1)

Two circles of equal radius a cut orthogonally .If their centres are(2,3) and (5,6) then radical axis of these circles passes through the point 


A) (3a,5a)

B) (2a,a)

C) $\left(a,\frac{5a}{3}\right)$

D) (a,a)

Answer:

Option C

Explanation:

Let  $S_{1}$ be the circle with centre (2,3) and rradius a.

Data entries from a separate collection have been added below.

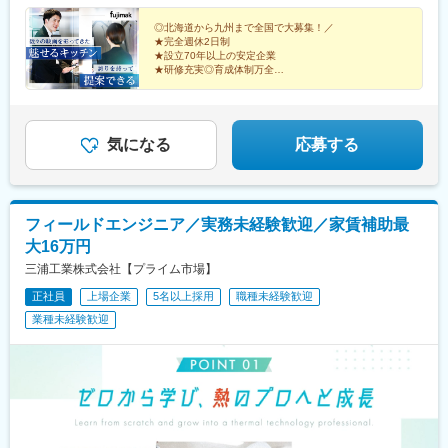
市）／京都府／兵庫県（神戸市・姫路市）／和歌山県／三重県■中
県)、南富山駅、上諸江駅、新福井駅、岐南駅、六名駅、東松阪
国・四国広島県（広島市、福山市）／島根県／岡山県／山口県／
◎北海道から九州まで全国で大募集！／
駅、越後石山駅、豊津駅(大阪府)、萩原天神駅、くいな橋駅、和田
★完全週休2日制
香川県／徳島県／愛媛県／高知県■九州・沖縄福岡県（福岡市・北
岬駅、亀山駅(兵庫県)、田井ノ瀬駅、下祇園駅、東福山駅、松江
★設立70年以上の安定企業
九州市）／佐賀県／長崎県／熊本県／大分県／宮崎県／鹿児島県
駅、備前西市駅、周防下郷駅、香西駅、吉成駅、鎌田駅、薊野
★研修充実◎育成体制万全
／沖縄県※転勤は必ず相談の上、決定いたします（基本同じエリア
★賞与支給実績5.3カ月分
駅、大橋駅(福岡県)、競馬場前駅(福岡県)、鍋島駅、住吉駅(長崎
高級ホテル・レストランでプロに愛されてきた『魅せる
内転勤となります）※営業所によっては、マイカー通勤OK（駐車
県)、八丁馬場駅、牧駅(大分県)、宮崎駅、南鹿児島駅前駅、安里
キッチン』。
場完備）※受動喫煙対策：オフィス内禁煙
駅、西松本駅、田原町駅(東京都)、新井薬師前駅、港南中央駅、江
スタンダード上場企業で築く安定のキャリア。
坂駅、竹田駅(京都府)、竹下駅、守恒駅、南鹿児島駅、蔵前駅、東
気になる
応募する
中野駅、涙橋駅
フィールドエンジニア／実務未経験歓迎／家賃補助最
大16万円
三浦工業株式会社【プライム市場】
正社員
上場企業
5名以上採用
職種未経験歓迎
業種未経験歓迎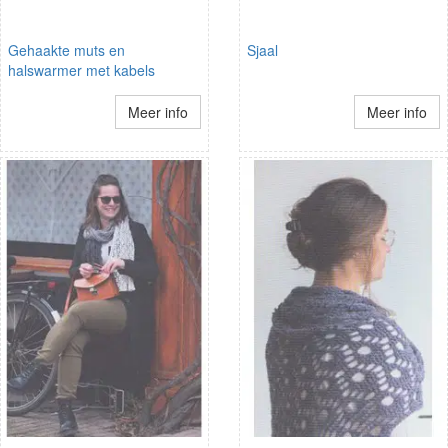
Gehaakte muts en
Sjaal
halswarmer met kabels
Meer info
Meer info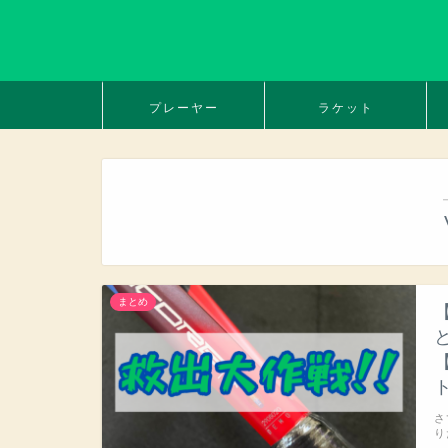
プレーヤー
ラケット
まとめ
【
さ
り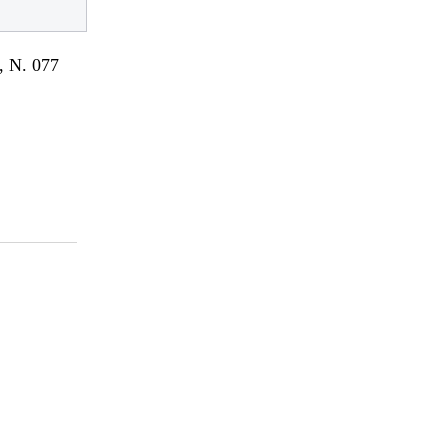
 N. 077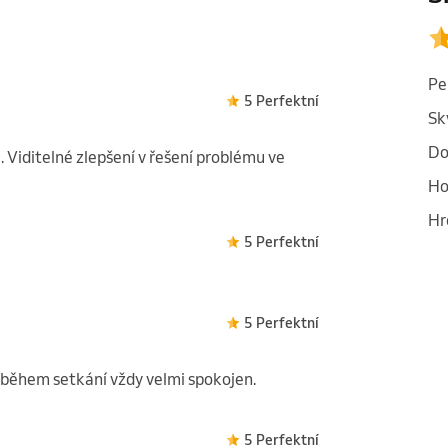
Pe
5 Perfektní
Sk
Do
. Viditelné zlepšení v řešení problému ve
Ho
Hr
5 Perfektní
5 Perfektní
růběhem setkání vždy velmi spokojen.
5 Perfektní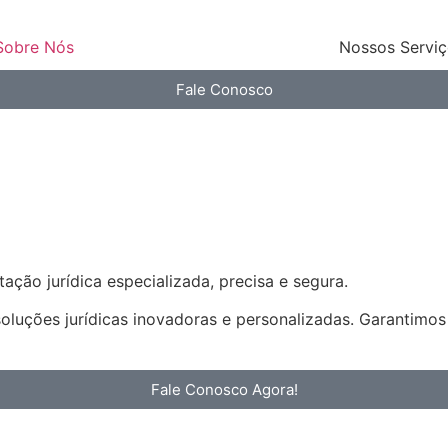
Sobre Nós
Nossos Servi
Fale Conosco
ação jurídica especializada, precisa e segura.
soluções jurídicas inovadoras e personalizadas. Garantimo
Fale Conosco Agora!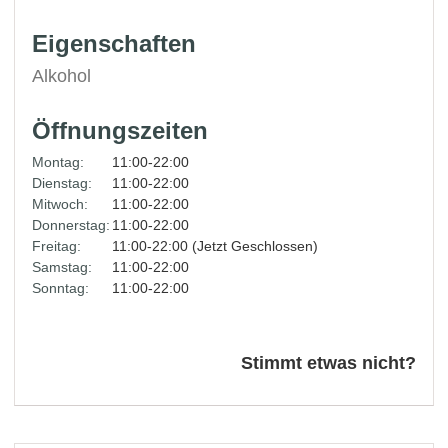
Eigenschaften
Alkohol
Öffnungszeiten
Montag:
11:00-22:00
Dienstag:
11:00-22:00
Mitwoch:
11:00-22:00
Donnerstag:
11:00-22:00
Freitag:
11:00-22:00 (Jetzt Geschlossen)
Samstag:
11:00-22:00
Sonntag:
11:00-22:00
Stimmt etwas nicht?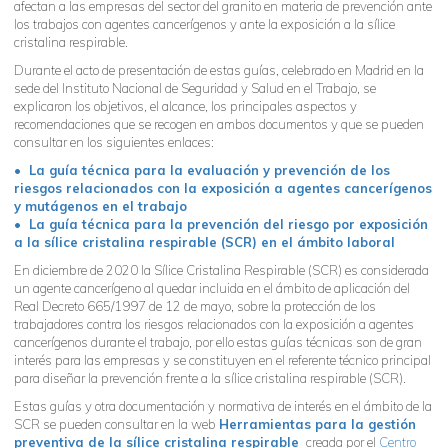
afectan a las empresas del sector del granito en materia de prevención ante
los trabajos con agentes cancerígenos y ante la exposición a la sílice
cristalina respirable.
Durante el acto de presentación de estas guías, celebrado en Madrid en la
sede del Instituto Nacional de Seguridad y Salud en el Trabajo, se
explicaron los objetivos, el alcance, los principales aspectos y
recomendaciones que se recogen en ambos documentos y que se pueden
consultar en los siguientes enlaces:
• La guía técnica para la evaluación y prevención de los
riesgos relacionados con la exposición a agentes cancerígenos
y mutágenos en el trabajo
• La guía técnica para la prevención del riesgo por exposición
a la sílice cristalina respirable (SCR) en el ámbito laboral
En diciembre de 2020 la Sílice Cristalina Respirable (SCR) es considerada
un agente cancerígeno al quedar incluida en el ámbito de aplicación del
Real Decreto 665/1997 de 12 de mayo, sobre la protección de los
trabajadores contra los riesgos relacionados con la exposición a agentes
cancerígenos durante el trabajo, por ello estas guías técnicas son de gran
interés para las empresas y se constituyen en el referente técnico principal
para diseñar la prevención frente a la sílice cristalina respirable (SCR).
Estas guías y otra documentación y normativa de interés en el ámbito de la
SCR se pueden consultar en la web
Herramientas para la gestión
preventiva de la sílice cristalina respirable
creada por el
Centro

Let $S_{2}$ be the circle  with centre (5,6) and radius a

Then $S_{1}=(x-2)^{2}+(y-3)^{2}-a^{2}=0$

and $S_{2}=(x-5)^{2}+(y-6)^{2}-a^{2}=0$

 Now, radical axis of these circle is given by

$S_{1}-S_{2}$=0

  $(x-2)^{2}+(y-3)^{2}-a^{2}-(x-5)^{2}-(y-6)^{2}+a^{2}=0$

 $\Rightarrow$     $(4-4x+9-6y)-(25-10x)-(36-12y)=0$

 $\Rightarrow$  $13-4x-6y-25+10x-36+12y=0$

 $\Rightarrow$  $6x+6y-48=0$

 $\Rightarrow$    $x+y= \frac{48}{6}=8$

 $\Rightarrow$       $x+y=8$  ........(i)

 Since, the given  circle cut  othogonally, therefore

 $2g_{1}g_{2}+2f_{1}f_{2}=c_{1}+c_{2}$

$\Rightarrow$    $2(-2)(-5)+2(-3)(-6)=((-2)^{2}+(-3)^{2}-a^{2})+((-5)^{2}+(-6)^{2}-a^{2})$

  $[\because radius=\sqrt{g^{2}+f^{2}+c}\therefore a^{2}=g^{2}+f^{2}-c \Rightarrow c=g^{2}+f^{2}-a^{2}]$

$\Rightarrow$   $20+36=(13-a^{2})+(61-a^{2})$

$\Rightarrow$    $56=74-2a^{2}$

$\Rightarrow$    $2a^{2}=74-56=18$

$\Rightarrow$   $a^{2}=9$

$\Rightarrow$   a=3     $[ \because$ radius can't be negative ]

Clearly, option (c)  satisfy the Eq.(i).